Wayne Webster
Wayne Webster

Wayne Webster is a business development healthcare consultant. You can learn more about Webster and his company, Proactics Consulting, at www.Proactics.net. You can reach Webster at [email protected].

Blog | Wayne Webster | September 19, 2012

The AMA Makes An Incorrect Prognosis

In a recent article, “The AMA Backs Bills to Stop Medicare Imaging Pay Cuts,”  the American Medical Association (AMA) once again is fighting to maintain the status quo. They’ve picked a battle that won’t help them win the war.

The problem is, you can't fight healthcare changes one issue at a time. The AMA and other stake holders have to come to the table in a proactive stance and propose something that reduces the cost, not just the insurance payments, but the actual cost of applying healthcare while keeping doctors, hospitals, insurance companies and patients from being gored at the same time.

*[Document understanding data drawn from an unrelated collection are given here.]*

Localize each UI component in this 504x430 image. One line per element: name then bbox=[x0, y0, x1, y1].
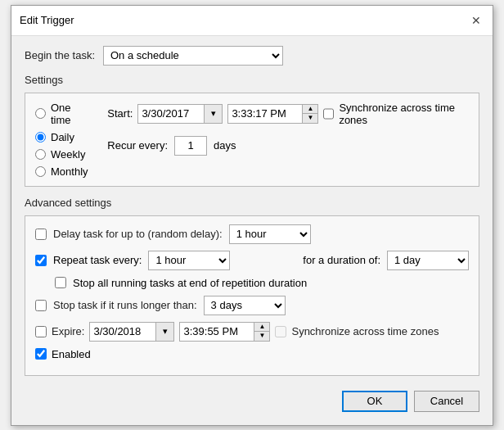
expire-time-field: ▲ ▼ bbox=[179, 322, 270, 342]
ok-button[interactable]: OK bbox=[342, 391, 407, 412]
settings-inner: One time Daily Weekly Monthly bbox=[35, 102, 469, 178]
edit-trigger-dialog: Edit Trigger ✕ Begin the task: On a sche… bbox=[11, 5, 493, 426]
close-button[interactable]: ✕ bbox=[468, 12, 484, 29]
recur-row: Recur every: days bbox=[107, 136, 469, 156]
enabled-row: Enabled bbox=[35, 348, 469, 360]
title-bar: Edit Trigger ✕ bbox=[11, 6, 493, 36]
start-time-input[interactable] bbox=[228, 105, 302, 123]
delay-task-checkbox[interactable] bbox=[35, 229, 47, 240]
daily-row: Daily bbox=[35, 131, 91, 143]
repeat-task-label: Repeat task every: bbox=[53, 254, 142, 266]
one-time-radio[interactable] bbox=[35, 108, 46, 119]
delay-row: Delay task for up to (random delay): 1 h… bbox=[35, 224, 469, 244]
enabled-checkbox[interactable] bbox=[35, 348, 47, 360]
expire-date-field: ▾ bbox=[89, 322, 174, 342]
expire-date-calendar-button[interactable]: ▾ bbox=[155, 323, 173, 341]
expire-time-spinner: ▲ ▼ bbox=[254, 323, 269, 341]
for-duration-select[interactable]: 1 day 15 minutes 30 minutes Indefinitely bbox=[387, 251, 469, 270]
repeat-task-checkbox[interactable] bbox=[35, 255, 47, 266]
daily-label: Daily bbox=[51, 131, 74, 143]
begin-task-row: Begin the task: On a schedule At log on … bbox=[25, 46, 479, 66]
recur-every-input[interactable] bbox=[174, 136, 207, 156]
expire-sync-row: Synchronize across time zones bbox=[275, 325, 439, 337]
stop-task-label: Stop task if it runs longer than: bbox=[53, 299, 197, 311]
weekly-radio[interactable] bbox=[35, 149, 46, 160]
sync-row: Synchronize across time zones bbox=[323, 102, 469, 126]
start-date-input[interactable] bbox=[138, 105, 204, 123]
stop-task-select[interactable]: 3 days 1 hour 1 day 7 days bbox=[204, 296, 286, 315]
expire-label: Expire: bbox=[52, 325, 84, 337]
daily-radio[interactable] bbox=[35, 132, 46, 143]
monthly-row: Monthly bbox=[35, 165, 91, 178]
stop-all-checkbox[interactable] bbox=[55, 277, 66, 288]
expire-time-input[interactable] bbox=[180, 323, 254, 341]
monthly-label: Monthly bbox=[51, 165, 88, 178]
weekly-row: Weekly bbox=[35, 148, 91, 161]
days-label: days bbox=[214, 139, 236, 152]
repeat-row: Repeat task every: 1 hour 15 minutes 30 … bbox=[35, 251, 469, 270]
for-duration-label: for a duration of: bbox=[303, 254, 380, 266]
expire-time-up-button[interactable]: ▲ bbox=[254, 323, 269, 332]
button-row: OK Cancel bbox=[25, 386, 479, 415]
delay-task-label: Delay task for up to (random delay): bbox=[53, 228, 223, 240]
advanced-section-label: Advanced settings bbox=[25, 197, 479, 209]
cancel-button[interactable]: Cancel bbox=[414, 391, 479, 412]
start-area: Start: ▾ ▲ ▼ bbox=[107, 102, 469, 156]
advanced-box: Delay task for up to (random delay): 1 h… bbox=[25, 215, 479, 376]
start-date-field: ▾ bbox=[137, 104, 223, 124]
start-time-down-button[interactable]: ▼ bbox=[303, 114, 317, 123]
monthly-radio[interactable] bbox=[35, 166, 46, 177]
schedule-type-radio-group: One time Daily Weekly Monthly bbox=[35, 102, 91, 178]
start-time-up-button[interactable]: ▲ bbox=[303, 105, 317, 114]
delay-duration-select[interactable]: 1 hour 30 minutes 2 hours bbox=[229, 224, 311, 244]
repeat-duration-select[interactable]: 1 hour 15 minutes 30 minutes 2 hours bbox=[148, 251, 230, 270]
weekly-label: Weekly bbox=[51, 148, 85, 161]
expire-sync-checkbox[interactable] bbox=[275, 326, 286, 337]
stop-all-row: Stop all running tasks at end of repetit… bbox=[55, 277, 469, 289]
expire-checkbox[interactable] bbox=[35, 326, 47, 337]
start-label: Start: bbox=[107, 107, 133, 120]
expire-date-input[interactable] bbox=[90, 323, 155, 341]
sync-timezone-label: Synchronize across time zones bbox=[339, 102, 469, 126]
expire-row: Expire: ▾ ▲ ▼ Synchronize across time zo… bbox=[35, 322, 469, 342]
enabled-label: Enabled bbox=[52, 348, 91, 360]
expire-sync-label: Synchronize across time zones bbox=[291, 325, 439, 337]
expire-time-down-button[interactable]: ▼ bbox=[254, 332, 269, 341]
one-time-row: One time bbox=[35, 102, 91, 126]
recur-label: Recur every: bbox=[107, 139, 168, 152]
start-row: Start: ▾ ▲ ▼ bbox=[107, 102, 469, 126]
one-time-label: One time bbox=[51, 102, 91, 126]
stop-all-label: Stop all running tasks at end of repetit… bbox=[73, 277, 307, 289]
stop-task-checkbox[interactable] bbox=[35, 300, 47, 311]
settings-box: One time Daily Weekly Monthly bbox=[25, 93, 479, 187]
settings-section-label: Settings bbox=[25, 74, 479, 86]
dialog-body: Begin the task: On a schedule At log on … bbox=[11, 36, 493, 425]
begin-task-select[interactable]: On a schedule At log on At startup bbox=[103, 46, 283, 66]
start-time-field: ▲ ▼ bbox=[227, 104, 318, 124]
dialog-title: Edit Trigger bbox=[20, 14, 74, 26]
stop-task-row: Stop task if it runs longer than: 3 days… bbox=[35, 296, 469, 315]
sync-timezone-checkbox[interactable] bbox=[323, 108, 334, 120]
start-time-spinner: ▲ ▼ bbox=[302, 105, 317, 123]
start-date-calendar-button[interactable]: ▾ bbox=[204, 105, 222, 123]
begin-task-label: Begin the task: bbox=[25, 49, 98, 61]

Everyone who negotiates contracts knows you can't finalize a negotiation when it’s conducted issue by issue. Someone has to step up and put everything in healthcare on the table and be ready to make some compromises that reduce the ever-increasing cost of providing healthcare.

We live with a system that for 50 years has had one mantra: "To make more, you do more." Now we have to learn to live with less doing and still make it possible for hospitals and physicians to prosper. We’re adding approximately 12,000 people a day to the Medicare rolls and this will continue for the next 18 years. If you think there won’t be cuts, you're dreaming! Cuts are necessary if the system is to survive. The 12,000-a-day added to Medicare is above and beyond the 30 million added with the Patient Protection and Affordable Care Act (PPACA), i.e., Obama Care. Something has to give.

Now the question is, are we capable of coming to the table and looking at Medicare/Medicaid, the Veterans Administration Hospitals and healthcare for the general population and finding a better path to provide quality healthcare at a lower cost of administration? Not a lower cost of insurance, but a lower per-patient cost. It’s possible, and we must do it if our healthcare system is to continue to prosper.

I think it’s better to set healthcare standards, dissolve all the bureaucracies and let independent insurance companies bid for the business. Give Medicare/Medicaid recipients and veterans an insurance policy and let them seek the best care. Hospitals and doctors will compete for their business. Supplying healthcare is going to be costly in any case, but do we really need all the middle men in the government? I think not.